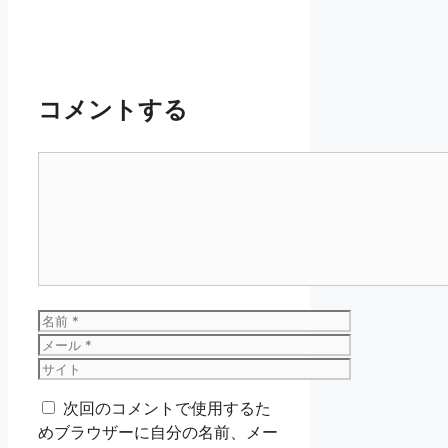
コメントする
コ
メ
ン
ト
名
前
メ
ー
サ
ル
イ
次回のコメントで使用するた
ト
めブラウザーに自分の名前、メー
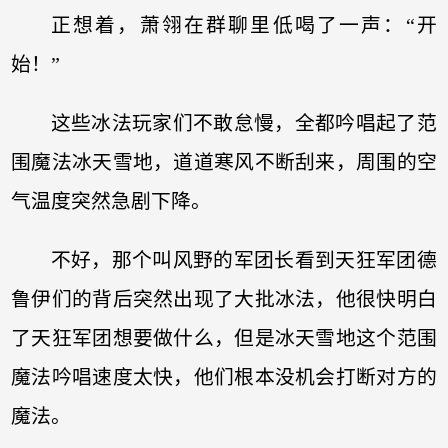
正想着，萧翎在群聊里低喝了一声：“开
始！”
这些冰法玩家们不敢怠慢，全都吟唱起了范
围魔法冰天雪地，道道寒风不断刮来，周围的空
气温度突然急剧下降。
不好，那个叫风野的军团长看到天狂军团德
鲁伊们的背后突然出现了大批冰法，他很快明白
了天狂军团想要做什么，但是冰天雪地这个范围
魔法吟唱速度太快，他们根本没机会打断对方的
魔法。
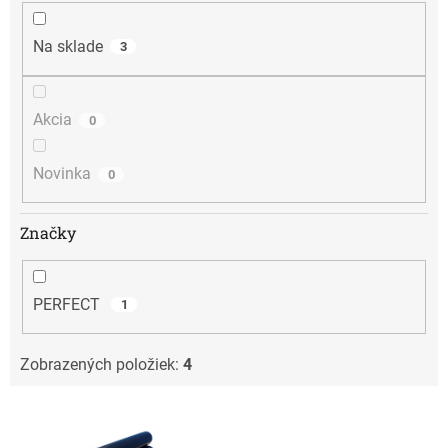
u
k
t
Na sklade
3
o
v
Akcia
0
Novinka
0
Značky
PERFECT
1
Zobrazených položiek:
4
V
ý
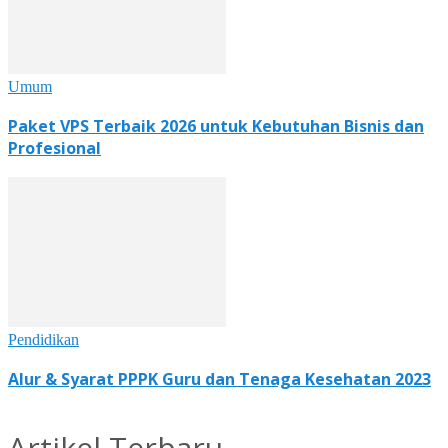
Umum
Paket VPS Terbaik 2026 untuk Kebutuhan Bisnis dan
Profesional
Pendidikan
Alur & Syarat PPPK Guru dan Tenaga Kesehatan 2023
Artikel Terbaru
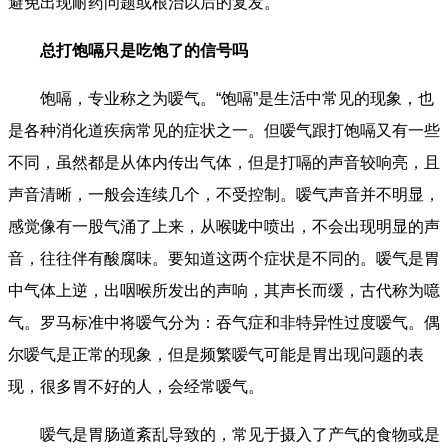
避免出现耐药问题或根治以后的复发。
总打饱嗝只是吃饱了的信号吗
饱嗝，专业称之为嗳气。“饱嗝”是生活中常见的现象，也
是各种消化道疾病常见的症状之一。但嗳气跟打饱嗝又有一些
不同，虽然都是从体内传出气体，但是打嗝的声音较响亮，且
声音清晰，一般会连续几个，不受控制。嗳气声音并不明显，
感觉像有一股气涌了上来，从喉咙中喷出，不会出现明显的声
音，往往伴有酸腐味。要知道这两个症状是不同的。嗳气是胃
中气体上逆，出咽喉所发出的声响，其声长而缓，古代称为噫
气。罗马标准中将嗳气分为：吞气症和非特异性过度嗳气。偶
尔嗳气是正常的现象，但是频繁嗳气可能是胃出现问题的表
现，很多胃不好的人，会经常嗳气。
嗳气是胃肠道紊乱导致的，常见于摄入了产气的食物或是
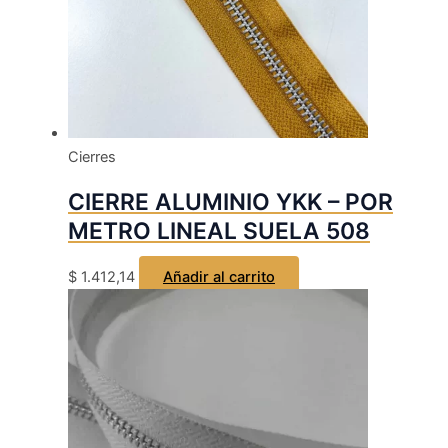
Cierres
CIERRE ALUMINIO YKK – POR
METRO LINEAL SUELA 508
$
1.412,14
Añadir al carrito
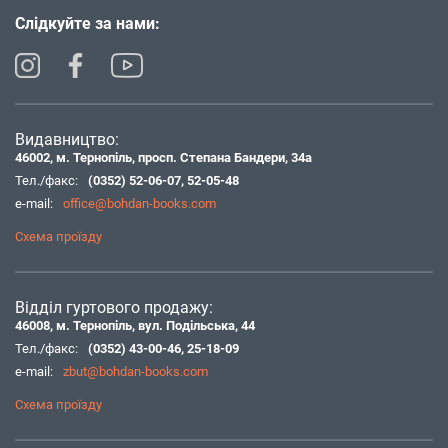
Слідкуйте за нами:
Видавництво:
46002, м. Тернопіль, просп. Степана Бандери, 34а
Тел./факс:
(0352) 52-06-07
,
52-05-48
e-mail:
office@bohdan-books.com
Схема проїзду
Відділ гуртового продажу:
46008, м. Тернопіль, вул. Подільська, 44
Тел./факс:
(0352) 43-00-46
,
25-18-09
e-mail:
zbut@bohdan-books.com
Схема проїзду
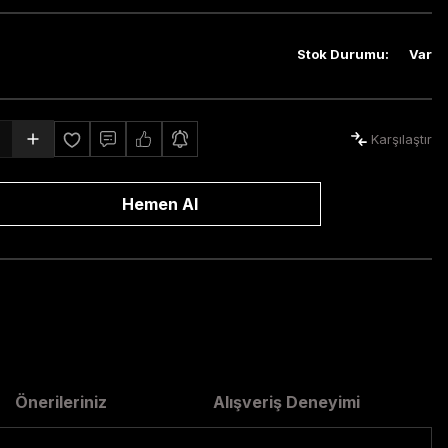
Stok Durumu
:
Var
Karşılaştır
Hemen Al
Önerileriniz
Alışveriş Deneyimi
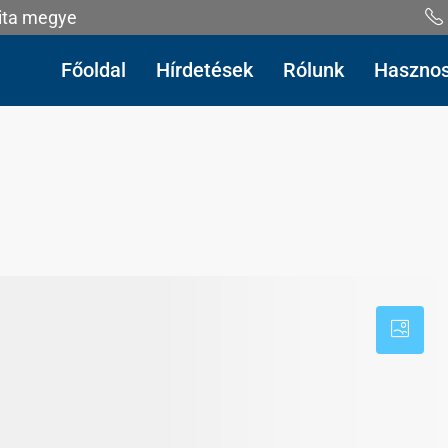
gita megye
Főoldal
Hírdetések
Rólunk
Haszno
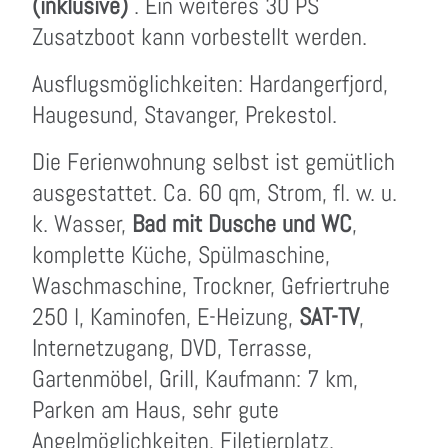
(inklusive)
. Ein weiteres 30 PS
Zusatzboot kann vorbestellt werden.
Ausflugsmöglichkeiten: Hardangerfjord,
Haugesund, Stavanger, Prekestol.
Die Ferienwohnung selbst ist gemütlich
ausgestattet. Ca. 60 qm, Strom, fl. w. u.
k. Wasser,
Bad mit Dusche und WC
,
komplette Küche, Spülmaschine,
Waschmaschine, Trockner, Gefriertruhe
250 l, Kaminofen, E-Heizung,
SAT-TV
,
Internetzugang, DVD, Terrasse,
Gartenmöbel, Grill, Kaufmann: 7 km,
Parken am Haus, sehr gute
Angelmöglichkeiten, Filetierplatz,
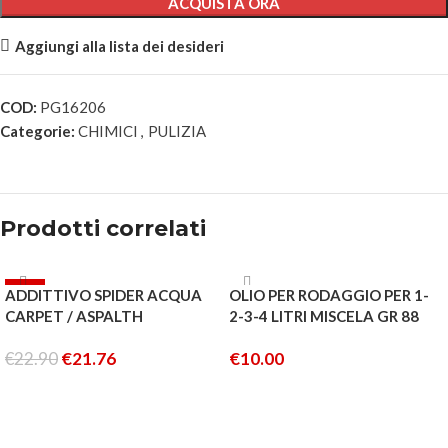
ACQUISTA ORA
Aggiungi alla lista dei desideri
COD:
PG16206
Categorie:
CHIMICI
,
PULIZIA
Prodotti correlati
-5%
ADDITTIVO SPIDER ACQUA
OLIO PER RODAGGIO PER 1-
CARPET / ASPALTH
2-3-4 LITRI MISCELA GR 88
€
22.90
€
21.76
€
10.00
AGGIUNGI AL CARRELLO
AGGIUNGI AL CARRELLO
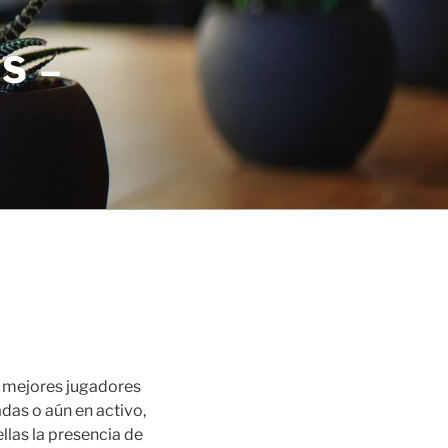
S –
s mejores jugadores
adas o aún en activo,
llas la presencia de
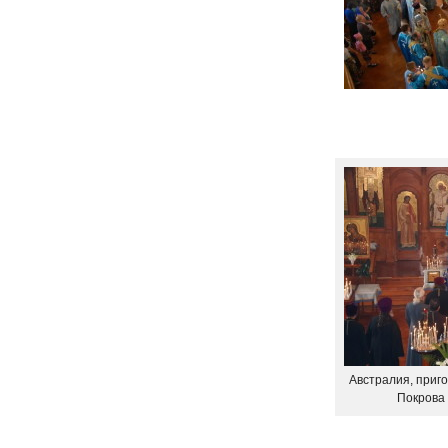
Австралия, приго
Покрова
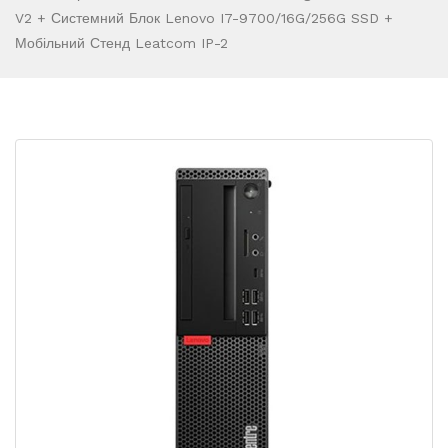
V2 + Системний Блок Lenovo I7-9700/16G/256G SSD +
Мобільний Стенд Leatcom IP-2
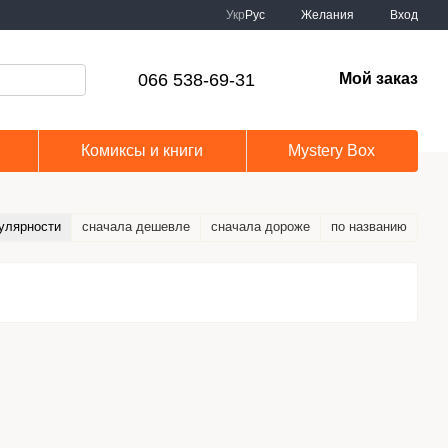
Укр
Рус
Желания
Вход
066 538-69-31
Мой заказ
Комиксы и книги
Mystery Box
улярности
сначала дешевле
сначала дороже
по названию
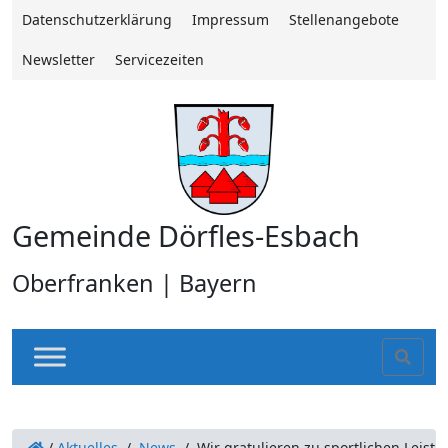
Datenschutzerklärung
Impressum
Stellenangebote
Newsletter
Servicezeiten
Gemeinde Dörfles-Esbach
Oberfranken | Bayern
Sear
/
Aktuelles
/
News
/
Wir gratulieren zu sportlichen Leist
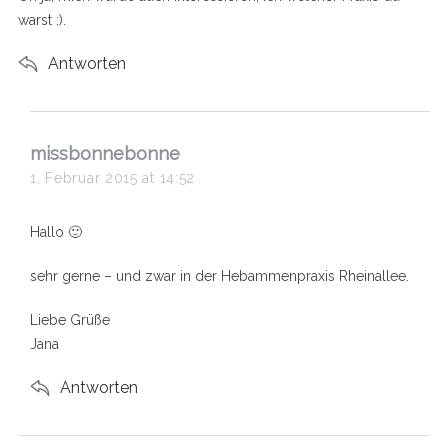
:
warst :).
Antworten
s
missbonnebonne
a
1. Februar 2015 at 14:52
y
s
Hallo 🙂
:
sehr gerne – und zwar in der Hebammenpraxis Rheinallee.
Liebe Grüße
Jana
Antworten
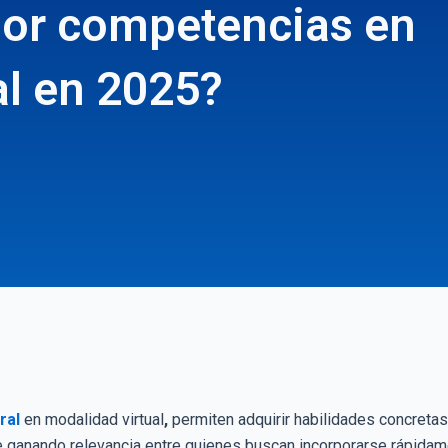
 por competencias en
al en 2025?
ral
en modalidad virtual
,
permiten adquirir habilidades concretas
 ganando relevancia entre quienes buscan incorporarse rápidame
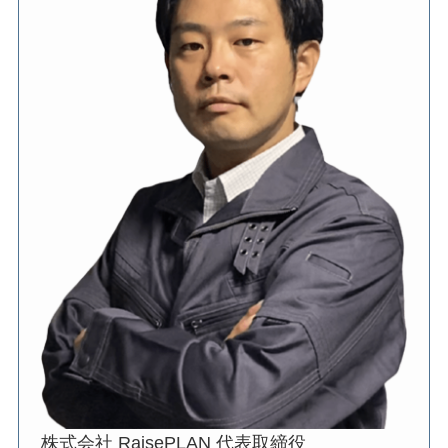
株式会社 RaisePLAN 代表取締役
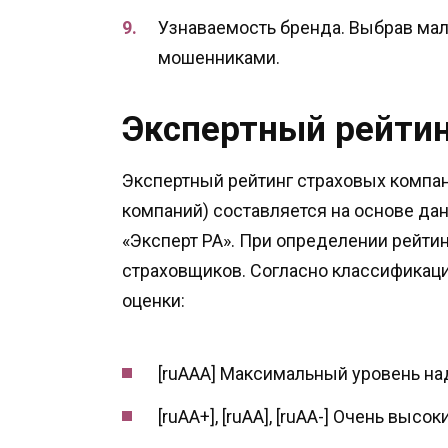
Узнаваемость бренда. Выбрав мал
мошенниками.
Экспертный рейтин
Экспертный рейтинг страховых компан
компаний) составляется на основе дан
«Эксперт РА». При определении рейти
страховщиков. Согласно классификац
оценки:
[ruAAA] Максимальный уровень на
[ruAA+], [ruAA], [ruAA-] Очень выс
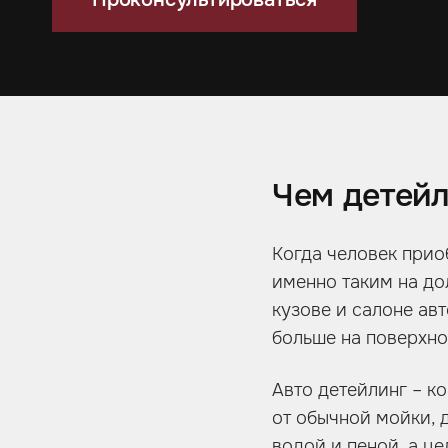
Чем детейл
Когда человек прио
именно таким на до
кузове и салоне ав
больше на поверхно
Авто детейлинг – к
от обычной мойки, 
водой и пеной, а це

Task item — Find all the lines with "books" in the data and copy them.

Task result —
office@bohdan-books.com
zbut@bohdan-books.com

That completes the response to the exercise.